Dass sich in der Zwischenzeit die Bearbeiter der St.Galler Urkunden für das "Chartularium Sangallense" entschlossen haben, sämtliche Datierungen nach den Regierungsjahren Karls des Großen nicht in die Zeit Karlmanns, sondern in die Zeit nach dessen Tod 771 zu setzen, fällt demnach das in der Ailinger Urkunde genannte dritte Jahr der Regierung Karls wohl eher ins Jahr 774 und nicht mehr ins Jahr 771. "Ich also" "Hartker clericus habe im dritten Regierungsjahr des Frankenkönigs Karl geschrieben und unterschrieben". Hartker datierte als einer der ersten Urkundenschreiber des Bodenseeraums seine Urkunden also nach Karl dem Großen.

Soweit zur Chronologie der Urkunde, deren Unsicherheiten es für Jubiläumsfeierlichkeiten nicht gerade einfacher machen.
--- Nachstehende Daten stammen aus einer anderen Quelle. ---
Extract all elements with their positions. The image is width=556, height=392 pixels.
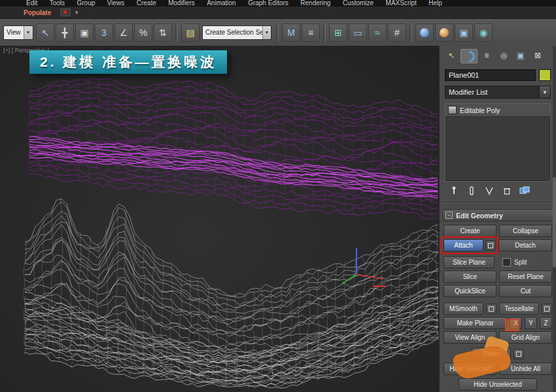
chevron-down-icon: ▼: [262, 26, 271, 39]
make-planar-button[interactable]: Make Planar: [443, 317, 507, 329]
object-color-swatch[interactable]: [539, 69, 551, 81]
cut-button[interactable]: Cut: [499, 285, 552, 297]
msmooth-button[interactable]: MSmooth: [443, 302, 483, 315]
menu-item[interactable]: MAXScript: [386, 0, 417, 7]
menu-item[interactable]: Graph Editors: [248, 0, 288, 7]
rendered-frame-icon[interactable]: ▣: [455, 24, 473, 42]
tab-create[interactable]: ↖: [443, 49, 459, 62]
angle-snap-icon[interactable]: ∠: [114, 24, 133, 42]
unhide-all-button[interactable]: Unhide All: [499, 363, 552, 375]
planar-x-button[interactable]: X: [510, 317, 522, 329]
schematic-view-icon[interactable]: #: [388, 24, 406, 42]
collapse-button[interactable]: Collapse: [499, 225, 552, 237]
menu-item[interactable]: Customize: [343, 0, 374, 7]
hide-selected-button[interactable]: Hide Selected: [443, 363, 496, 375]
use-pivot-center-icon[interactable]: ▣: [75, 24, 94, 42]
named-selection-sets-icon[interactable]: ▤: [181, 24, 200, 42]
tab-modify[interactable]: [460, 49, 478, 63]
quickslice-button[interactable]: QuickSlice: [443, 285, 496, 297]
ribbon-toggle-icon[interactable]: ▭: [349, 24, 367, 42]
msmooth-settings-button[interactable]: [486, 304, 496, 314]
selection-set-value: Create Selection Se: [203, 29, 262, 36]
record-icon[interactable]: [60, 8, 71, 16]
spinner-snap-icon[interactable]: ⇅: [154, 24, 172, 42]
show-end-result-icon[interactable]: [465, 186, 478, 196]
detach-button[interactable]: Detach: [498, 239, 552, 252]
tab-motion[interactable]: ◎: [496, 49, 512, 62]
coordinate-system-value: View: [4, 29, 24, 36]
menu-item[interactable]: Create: [137, 0, 156, 7]
select-and-move-icon[interactable]: ╋: [56, 24, 74, 42]
split-checkbox[interactable]: [502, 258, 511, 267]
button-row: Hide Selected Unhide All: [443, 363, 552, 375]
menu-item[interactable]: Modifiers: [168, 0, 195, 7]
split-cell: Split: [497, 258, 552, 267]
attach-settings-button[interactable]: [485, 240, 496, 251]
pin-stack-icon[interactable]: [447, 186, 460, 196]
panel-scrollbar[interactable]: [553, 46, 556, 392]
viewport[interactable]: [+] [ Perspective ] 2. 建模 准备—置换噪波: [0, 46, 440, 392]
planar-y-button[interactable]: Y: [525, 317, 537, 329]
chevron-down-icon: ▼: [24, 26, 33, 39]
rollout-edit-geometry[interactable]: − Edit Geometry: [442, 209, 553, 221]
button-row: Hide Unselected: [443, 378, 552, 391]
attach-button[interactable]: Attach: [443, 239, 483, 252]
relax-button[interactable]: Relax: [472, 348, 511, 360]
remove-modifier-icon[interactable]: [500, 186, 513, 196]
modifier-list-dropdown[interactable]: Modifier List ▼: [445, 86, 551, 99]
menu-item[interactable]: Tools: [50, 0, 65, 7]
grid-align-button[interactable]: Grid Align: [499, 331, 552, 344]
mirror-icon[interactable]: M: [282, 24, 300, 42]
render-setup-icon[interactable]: [435, 24, 453, 42]
rollout-title: Edit Geometry: [456, 212, 503, 220]
button-row: MSmooth Tessellate: [443, 302, 552, 315]
selection-set-dropdown[interactable]: Create Selection Se ▼: [202, 25, 271, 40]
tessellate-button[interactable]: Tessellate: [499, 302, 539, 315]
menu-item[interactable]: Help: [428, 0, 442, 7]
menu-item[interactable]: Views: [107, 0, 125, 7]
coordinate-system-dropdown[interactable]: View ▼: [3, 25, 33, 40]
tab-display[interactable]: ▣: [513, 49, 529, 62]
stack-item-editable-poly[interactable]: Editable Poly: [445, 104, 550, 117]
percent-snap-icon[interactable]: %: [134, 24, 152, 42]
menu-item[interactable]: Animation: [207, 0, 235, 7]
material-editor-icon[interactable]: [415, 24, 434, 42]
stack-item-label: Editable Poly: [460, 106, 500, 114]
menu-item[interactable]: Group: [77, 0, 96, 7]
view-align-button[interactable]: View Align: [443, 331, 496, 344]
reset-plane-button[interactable]: Reset Plane: [499, 270, 552, 283]
tab-utilities[interactable]: ⊠: [530, 49, 546, 62]
snap-toggle-3d-icon[interactable]: 3: [95, 24, 113, 42]
select-object-icon[interactable]: ↖: [36, 24, 54, 42]
menu-item[interactable]: Rendering: [300, 0, 330, 7]
scrollbar-thumb[interactable]: [553, 177, 556, 267]
create-button[interactable]: Create: [443, 225, 496, 237]
command-panel-tabs: ↖ ≡ ◎ ▣ ⊠: [440, 46, 556, 65]
slice-plane-button[interactable]: Slice Plane: [443, 256, 495, 269]
populate-label[interactable]: Populate: [24, 9, 51, 16]
slice-button[interactable]: Slice: [443, 270, 496, 283]
align-icon[interactable]: ≡: [302, 24, 320, 42]
chevron-down-icon[interactable]: ▼: [74, 10, 79, 16]
button-row: Create Collapse: [443, 225, 552, 237]
curve-editor-icon[interactable]: ≈: [368, 24, 387, 42]
render-production-icon[interactable]: ◉: [474, 24, 493, 42]
edit-geometry-buttons: Create Collapse Attach Detach Slice Plan…: [440, 221, 556, 391]
object-name-field[interactable]: Plane001: [445, 69, 536, 81]
tab-hierarchy[interactable]: ≡: [479, 49, 495, 62]
hide-unselected-button[interactable]: Hide Unselected: [459, 378, 537, 391]
panel-separator: [441, 202, 555, 203]
stack-toolbar: [447, 186, 548, 196]
button-row: Slice Reset Plane: [443, 270, 552, 283]
configure-modifier-sets-icon[interactable]: [518, 186, 530, 196]
title-banner: 2. 建模 准备—置换噪波: [29, 50, 227, 74]
toolbar-divider: [323, 24, 326, 42]
menu-item[interactable]: Edit: [26, 0, 37, 7]
modifier-icon: [448, 106, 457, 114]
chevron-down-icon: ▼: [539, 86, 550, 98]
relax-settings-button[interactable]: [513, 349, 524, 359]
make-unique-icon[interactable]: [483, 186, 495, 196]
planar-z-button[interactable]: Z: [540, 317, 552, 329]
tessellate-settings-button[interactable]: [542, 304, 552, 314]
layer-manager-icon[interactable]: ⊞: [329, 24, 347, 42]
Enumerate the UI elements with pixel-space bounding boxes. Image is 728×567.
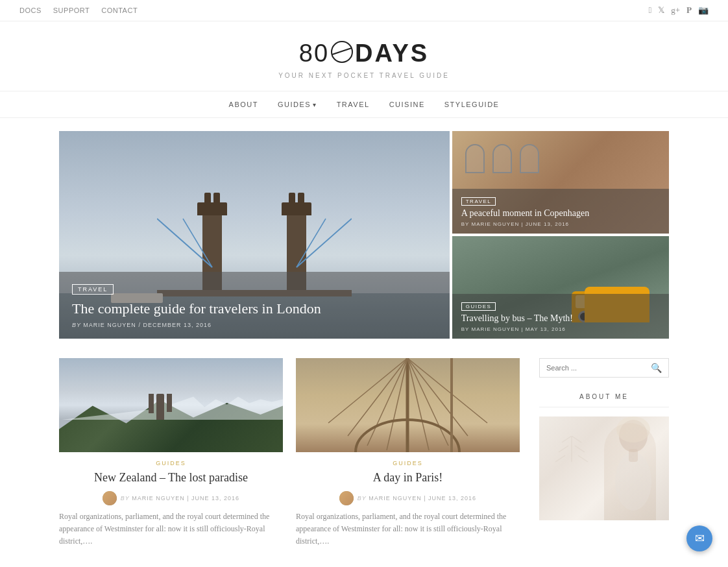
post-1-author: MARIE NGUYEN (132, 495, 185, 501)
post-2-title: A day in Paris! (296, 470, 520, 485)
hero-card-copenhagen[interactable]: TRAVEL A peaceful moment in Copenhagen b… (452, 131, 669, 234)
post-1-image (59, 358, 283, 452)
post-2-image (296, 358, 520, 452)
nav-cuisine[interactable]: CUISINE (389, 101, 425, 108)
post-2-thumbnail (296, 358, 520, 452)
nav-about[interactable]: ABOUT (229, 101, 258, 108)
svg-line-4 (297, 219, 352, 267)
post-2-author: MARIE NGUYEN (369, 495, 422, 501)
post-2-avatar-img (339, 491, 354, 505)
svg-line-9 (367, 358, 407, 446)
about-me-image (539, 416, 669, 520)
hero-card-1-overlay: TRAVEL A peaceful moment in Copenhagen b… (452, 189, 669, 234)
card-2-meta: by MARIE NGUYEN | MAY 13, 2016 (461, 326, 660, 332)
card-2-category: GUIDES (461, 302, 496, 311)
hero-category-badge: TRAVEL (72, 284, 114, 295)
svg-line-5 (297, 219, 326, 267)
svg-rect-19 (629, 449, 638, 462)
top-bar: DOCS SUPPORT CONTACT  𝕏 g+ 𝐏 📷 (0, 0, 728, 21)
search-input[interactable] (546, 364, 651, 372)
svg-line-1 (332, 48, 352, 54)
card-1-by: by (461, 221, 472, 227)
site-logo: 80 DAYS (0, 40, 728, 69)
arch-windows (465, 144, 539, 173)
content-area: GUIDES New Zealand – The lost paradise b… (40, 352, 688, 567)
hero-title: The complete guide for travelers in Lond… (72, 300, 437, 319)
logo-planet-icon (330, 40, 354, 69)
chat-button[interactable]: ✉ (686, 525, 712, 551)
guides-dropdown-icon: ▾ (313, 101, 317, 108)
post-1-category: GUIDES (59, 460, 283, 466)
logo-text: DAYS (355, 40, 429, 67)
hero-overlay: TRAVEL The complete guide for travelers … (59, 272, 450, 339)
main-nav: ABOUT GUIDES▾ TRAVEL CUISINE STYLEGUIDE (0, 91, 728, 118)
nav-travel[interactable]: TRAVEL (337, 101, 370, 108)
docs-link[interactable]: DOCS (19, 6, 42, 14)
top-bar-links: DOCS SUPPORT CONTACT (19, 6, 138, 14)
hero-by: by (72, 322, 83, 328)
nav-styleguide[interactable]: STYLEGUIDE (444, 101, 500, 108)
about-me-person-svg (585, 416, 662, 520)
sidebar: 🔍 ABOUT ME (539, 358, 669, 548)
hero-meta: by MARIE NGUYEN / DECEMBER 13, 2016 (72, 322, 437, 328)
support-link[interactable]: SUPPORT (53, 6, 90, 14)
card-1-category: TRAVEL (461, 197, 496, 206)
post-2-category: GUIDES (296, 460, 520, 466)
svg-line-2 (157, 219, 212, 267)
post-1-castle (149, 394, 172, 420)
card-1-meta: by MARIE NGUYEN | JUNE 13, 2016 (461, 221, 660, 227)
svg-line-3 (183, 219, 212, 267)
post-2-by: by (358, 495, 369, 501)
svg-point-18 (615, 452, 651, 511)
card-2-title: Travelling by bus – The Myth! (461, 313, 660, 324)
contact-link[interactable]: CONTACT (101, 6, 138, 14)
hero-author: MARIE NGUYEN (83, 322, 136, 328)
search-submit-button[interactable]: 🔍 (651, 363, 662, 373)
post-1-avatar-img (103, 491, 117, 505)
hero-right-column: TRAVEL A peaceful moment in Copenhagen b… (452, 131, 669, 339)
card-1-author: MARIE NGUYEN (471, 221, 519, 227)
svg-line-7 (328, 358, 407, 423)
search-box[interactable]: 🔍 (539, 358, 669, 378)
planet-svg (330, 40, 354, 64)
post-1-by: by (121, 495, 132, 501)
pinterest-icon[interactable]: 𝐏 (686, 5, 692, 16)
chat-icon: ✉ (695, 531, 705, 546)
post-2-bridge-svg (296, 358, 520, 452)
post-2-excerpt: Royal organizations, parliament, and the… (296, 511, 520, 548)
post-card-paris[interactable]: GUIDES A day in Paris! by MARIE NGUYEN |… (296, 358, 520, 548)
card-2-date: MAY 13, 2016 (526, 326, 566, 332)
post-1-author-row: by MARIE NGUYEN | JUNE 13, 2016 (59, 491, 283, 505)
nav-guides[interactable]: GUIDES▾ (278, 101, 317, 108)
post-1-thumbnail (59, 358, 283, 452)
post-1-avatar (103, 491, 117, 505)
logo-number: 80 (299, 40, 329, 67)
social-icons:  𝕏 g+ 𝐏 📷 (648, 5, 709, 16)
post-1-date: JUNE 13, 2016 (191, 495, 239, 501)
hero-card-2-overlay: GUIDES Travelling by bus – The Myth! by … (452, 294, 669, 339)
card-1-title: A peaceful moment in Copenhagen (461, 208, 660, 219)
posts-grid: GUIDES New Zealand – The lost paradise b… (59, 358, 520, 548)
card-2-author: MARIE NGUYEN (471, 326, 519, 332)
facebook-icon[interactable]:  (648, 5, 651, 16)
about-me-title: ABOUT ME (539, 393, 669, 407)
post-2-avatar (339, 491, 354, 505)
post-1-meta: by MARIE NGUYEN | JUNE 13, 2016 (121, 495, 239, 501)
card-2-by: by (461, 326, 472, 332)
instagram-icon[interactable]: 📷 (698, 5, 709, 16)
post-2-author-row: by MARIE NGUYEN | JUNE 13, 2016 (296, 491, 520, 505)
twitter-icon[interactable]: 𝕏 (658, 5, 664, 16)
post-1-excerpt: Royal organizations, parliament, and the… (59, 511, 283, 548)
hero-main-post[interactable]: TRAVEL The complete guide for travelers … (59, 131, 450, 339)
hero-card-bus[interactable]: GUIDES Travelling by bus – The Myth! by … (452, 236, 669, 339)
hero-section: TRAVEL The complete guide for travelers … (40, 118, 688, 352)
about-me-section: ABOUT ME (539, 393, 669, 520)
svg-point-17 (616, 416, 650, 442)
svg-line-13 (407, 358, 448, 446)
card-1-date: JUNE 13, 2016 (526, 221, 569, 227)
svg-line-11 (407, 358, 487, 423)
post-1-title: New Zealand – The lost paradise (59, 470, 283, 485)
post-2-meta: by MARIE NGUYEN | JUNE 13, 2016 (358, 495, 476, 501)
post-card-new-zealand[interactable]: GUIDES New Zealand – The lost paradise b… (59, 358, 283, 548)
google-plus-icon[interactable]: g+ (671, 5, 680, 16)
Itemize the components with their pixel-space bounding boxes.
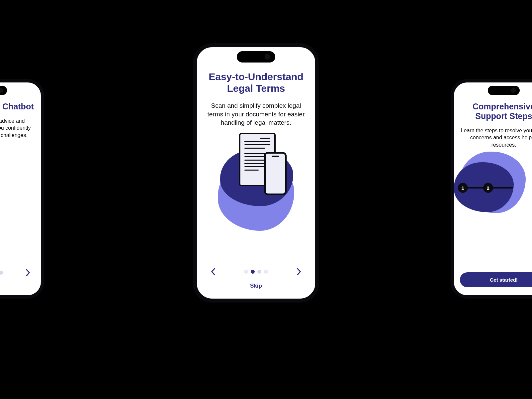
dynamic-island: [488, 86, 520, 95]
pager: [204, 265, 308, 279]
screen-title: Easy-to-Understand Legal Terms: [204, 71, 308, 94]
page-dot[interactable]: [257, 270, 261, 274]
page-dot-active[interactable]: [251, 270, 255, 274]
screen-description: Get personalized advice and assistance t…: [0, 117, 35, 139]
page-dot[interactable]: [244, 270, 248, 274]
chat-illustration: ??: [0, 139, 35, 267]
steps-illustration: 1 2: [460, 148, 532, 268]
dynamic-island: [237, 51, 275, 63]
step-number: 2: [487, 185, 489, 191]
dynamic-island: [0, 86, 7, 95]
screen-title: Comprehensive Support Steps: [460, 102, 532, 121]
screen-description: Learn the steps to resolve your legal co…: [460, 127, 532, 149]
next-button[interactable]: [22, 267, 34, 278]
pager: [0, 267, 35, 279]
prev-button[interactable]: [207, 266, 219, 277]
skip-link[interactable]: Skip: [250, 283, 262, 289]
chevron-right-icon: [25, 268, 31, 277]
smartphone-icon: [264, 152, 287, 195]
document-scan-illustration: [204, 127, 308, 265]
step-number: 1: [462, 185, 464, 191]
get-started-button[interactable]: Get started!: [460, 272, 532, 287]
chevron-right-icon: [296, 267, 302, 276]
page-dot[interactable]: [0, 271, 3, 275]
next-button[interactable]: [293, 266, 305, 277]
screen-description: Scan and simplify complex legal terms in…: [204, 101, 308, 127]
page-dots: [244, 270, 268, 274]
screen-title: Guidance via Chatbot: [0, 102, 34, 111]
page-dot[interactable]: [264, 270, 268, 274]
onboarding-screen-support-steps: Comprehensive Support Steps Learn the st…: [451, 79, 532, 299]
page-dots: [0, 271, 3, 275]
onboarding-screen-legal-terms: Easy-to-Understand Legal Terms Scan and …: [193, 43, 319, 303]
onboarding-screen-chatbot: Guidance via Chatbot Get personalized ad…: [0, 79, 44, 299]
chevron-left-icon: [210, 267, 216, 276]
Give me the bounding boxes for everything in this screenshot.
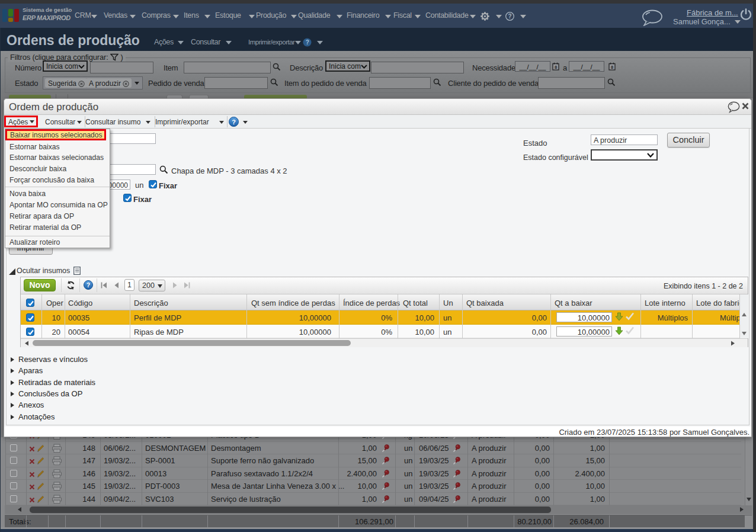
svg-text:8: 8 [611,65,613,70]
svg-text:?: ? [306,39,309,46]
svg-text:?: ? [87,281,90,289]
svg-text:?: ? [232,118,236,126]
svg-text:8: 8 [555,65,557,70]
svg-text:?: ? [508,13,511,20]
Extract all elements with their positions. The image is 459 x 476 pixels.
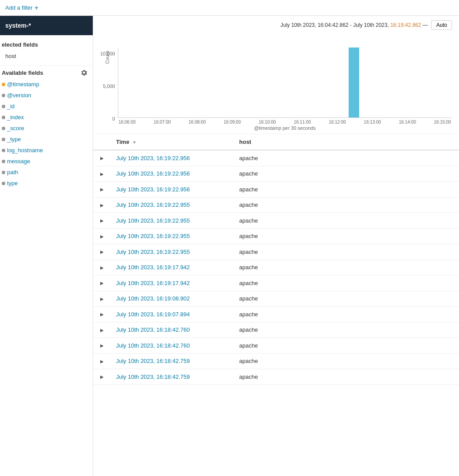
results-table: Time ▼ host ▶July 10th 2023, 16:19:22.95… — [93, 134, 459, 385]
table-row: ▶July 10th 2023, 16:19:17.942apache — [93, 260, 459, 275]
main-layout: system-* elected fields host Available f… — [0, 16, 459, 476]
available-field-@timestamp[interactable]: @timestamp — [0, 79, 93, 90]
field-name: host — [5, 53, 16, 59]
cell-host: apache — [234, 150, 459, 166]
chart-inner: Count 16:06:00 16:07:00 16:08:00 16:09:0… — [118, 42, 452, 130]
expand-row-button[interactable]: ▶ — [98, 264, 106, 271]
sort-arrow-icon: ▼ — [132, 140, 137, 145]
field-label: _id — [7, 103, 15, 110]
table-section: Time ▼ host ▶July 10th 2023, 16:19:22.95… — [93, 134, 459, 476]
available-field-path[interactable]: path — [0, 167, 93, 178]
available-field-type[interactable]: type — [0, 178, 93, 189]
cell-time: July 10th 2023, 16:19:22.956 — [111, 150, 234, 166]
expand-row-button[interactable]: ▶ — [98, 170, 106, 177]
available-field-message[interactable]: message — [0, 156, 93, 167]
cell-host: apache — [234, 338, 459, 354]
available-fields-section: Available fields @timestamp@version_id_i… — [0, 63, 93, 189]
table-row: ▶July 10th 2023, 16:19:22.955apache — [93, 228, 459, 244]
cell-time: July 10th 2023, 16:19:22.955 — [111, 213, 234, 229]
gear-icon[interactable] — [80, 69, 87, 76]
add-filter-button[interactable]: Add a filter + — [5, 4, 39, 12]
expand-row-button[interactable]: ▶ — [98, 373, 106, 381]
th-host: host — [234, 134, 459, 150]
expand-row-button[interactable]: ▶ — [98, 249, 106, 256]
table-row: ▶July 10th 2023, 16:19:22.956apache — [93, 182, 459, 198]
field-label: @timestamp — [7, 81, 39, 88]
available-field-log_hostname[interactable]: log_hostname — [0, 145, 93, 156]
cell-time: July 10th 2023, 16:19:17.942 — [111, 275, 234, 291]
field-label: type — [7, 180, 18, 187]
cell-time: July 10th 2023, 16:19:08.902 — [111, 291, 234, 307]
table-body: ▶July 10th 2023, 16:19:22.956apache▶July… — [93, 150, 459, 384]
table-row: ▶July 10th 2023, 16:19:22.956apache — [93, 166, 459, 182]
auto-button[interactable]: Auto — [431, 20, 452, 30]
cell-host: apache — [234, 291, 459, 307]
available-field-_type[interactable]: _type — [0, 134, 93, 145]
chart-wrapper: 10,000 5,000 0 Count 16:06:00 16:07:00 1… — [100, 33, 452, 130]
available-field-_score[interactable]: _score — [0, 123, 93, 134]
cell-host: apache — [234, 197, 459, 213]
table-row: ▶July 10th 2023, 16:19:22.955apache — [93, 244, 459, 260]
expand-row-button[interactable]: ▶ — [98, 155, 106, 162]
chart-section: July 10th 2023, 16:04:42.862 - July 10th… — [93, 16, 459, 134]
field-label: path — [7, 169, 18, 176]
field-label: @version — [7, 92, 31, 99]
cell-host: apache — [234, 353, 459, 369]
cell-host: apache — [234, 244, 459, 260]
time-range-bar: July 10th 2023, 16:04:42.862 - July 10th… — [100, 20, 452, 30]
plus-icon: + — [34, 4, 38, 12]
available-field-_index[interactable]: _index — [0, 112, 93, 123]
expand-row-button[interactable]: ▶ — [98, 201, 106, 209]
th-time[interactable]: Time ▼ — [111, 134, 234, 150]
table-row: ▶July 10th 2023, 16:19:22.956apache — [93, 150, 459, 166]
selected-fields-section: elected fields host — [0, 35, 93, 63]
table-row: ▶July 10th 2023, 16:18:42.759apache — [93, 369, 459, 385]
available-fields-list: @timestamp@version_id_index_score_typelo… — [0, 79, 93, 189]
table-row: ▶July 10th 2023, 16:19:07.894apache — [93, 307, 459, 322]
cell-time: July 10th 2023, 16:19:07.894 — [111, 307, 234, 322]
chart-x-title: @timestamp per 30 seconds — [118, 125, 452, 131]
selected-field-host[interactable]: host — [0, 51, 93, 62]
chart-bars-container — [118, 48, 452, 118]
cell-time: July 10th 2023, 16:19:22.956 — [111, 182, 234, 198]
cell-host: apache — [234, 275, 459, 291]
cell-time: July 10th 2023, 16:18:42.759 — [111, 353, 234, 369]
table-row: ▶July 10th 2023, 16:19:22.955apache — [93, 197, 459, 213]
expand-row-button[interactable]: ▶ — [98, 295, 106, 302]
field-dot-icon — [2, 94, 5, 97]
cell-time: July 10th 2023, 16:19:22.955 — [111, 197, 234, 213]
available-field-_id[interactable]: _id — [0, 101, 93, 112]
table-row: ▶July 10th 2023, 16:19:22.955apache — [93, 213, 459, 229]
field-dot-icon — [2, 116, 5, 119]
expand-row-button[interactable]: ▶ — [98, 233, 106, 240]
cell-host: apache — [234, 322, 459, 338]
cell-time: July 10th 2023, 16:18:42.760 — [111, 322, 234, 338]
cell-host: apache — [234, 213, 459, 229]
cell-time: July 10th 2023, 16:19:22.955 — [111, 228, 234, 244]
field-dot-icon — [2, 127, 5, 130]
y-label-0: 0 — [113, 116, 115, 121]
field-label: log_hostname — [7, 147, 43, 154]
chart-x-labels: 16:06:00 16:07:00 16:08:00 16:09:00 16:1… — [118, 120, 452, 124]
available-fields-header: Available fields — [0, 65, 93, 79]
expand-row-button[interactable]: ▶ — [98, 342, 106, 349]
available-field-@version[interactable]: @version — [0, 90, 93, 101]
field-dot-icon — [2, 83, 5, 86]
field-label: _type — [7, 136, 21, 143]
index-pattern-header[interactable]: system-* — [0, 16, 93, 35]
table-row: ▶July 10th 2023, 16:18:42.759apache — [93, 353, 459, 369]
table-row: ▶July 10th 2023, 16:19:08.902apache — [93, 291, 459, 307]
cell-host: apache — [234, 369, 459, 385]
cell-time: July 10th 2023, 16:18:42.759 — [111, 369, 234, 385]
expand-row-button[interactable]: ▶ — [98, 326, 106, 333]
cell-host: apache — [234, 166, 459, 182]
expand-row-button[interactable]: ▶ — [98, 186, 106, 193]
expand-row-button[interactable]: ▶ — [98, 217, 106, 224]
table-row: ▶July 10th 2023, 16:18:42.760apache — [93, 338, 459, 354]
expand-row-button[interactable]: ▶ — [98, 311, 106, 318]
expand-row-button[interactable]: ▶ — [98, 280, 106, 287]
top-bar: Add a filter + — [0, 0, 459, 16]
y-label-5000: 5,000 — [103, 84, 115, 89]
expand-row-button[interactable]: ▶ — [98, 358, 106, 365]
field-label: _index — [7, 114, 24, 121]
Der Inhalt der Urkunde, ein vom Schaf hergestelltes Pergamentblatt, lässt sich in einem Satz zusammenfassen: Der Priester Hymmo, Sohn des verstorbenen Deotpert, übertrug dem Kloster St.Gallen seinen Besitz im Linzgau, genauer gesagt in Ailingen, dessen Schriftbild noch unterschiedliche Varianten produzierte, wie jene der villa Ailingas oder Helingas, die sich beide eindeutig mit Ailingen identifizieren lassen.

Der Linzgau wird in der Ailinger Urkunde erstmals schriftlich genannt. Als weitere Zentralorte neben Ailingen werden Fischbach 760-768, Bermatingen 779, Oberteuringen 786/89, Schnetzenhausen 809, Kluftern 813/14 und Manzell 816 urkundlich dieser Landschaft zugewiesen.

Eine zweite Urkunde, gar ein Königsdiplom, erstellte 875 König Ludwig der Deutsche, indem er dem Kleriker Baldinc für seine treuen Dienste im Herzogtum Alemannien, im Linzgau, genauer gesagt in Ailingen, zwei Mansen und einen halben kleinen Hof übertrug. Als die Anzahl der Urkunden aus dem Bodenseeumland im Archiv St. Gallen immer mehr wurden, entschloss man sich deshalb zur Einrichtung einer lokalen Registratur, der wir vermutlich das Überleben der Urkunden zu verdanken haben, berichtete ein sichtlich bewegter Archivar, dessen Vortrag mit großem Beifall honoriert wurde.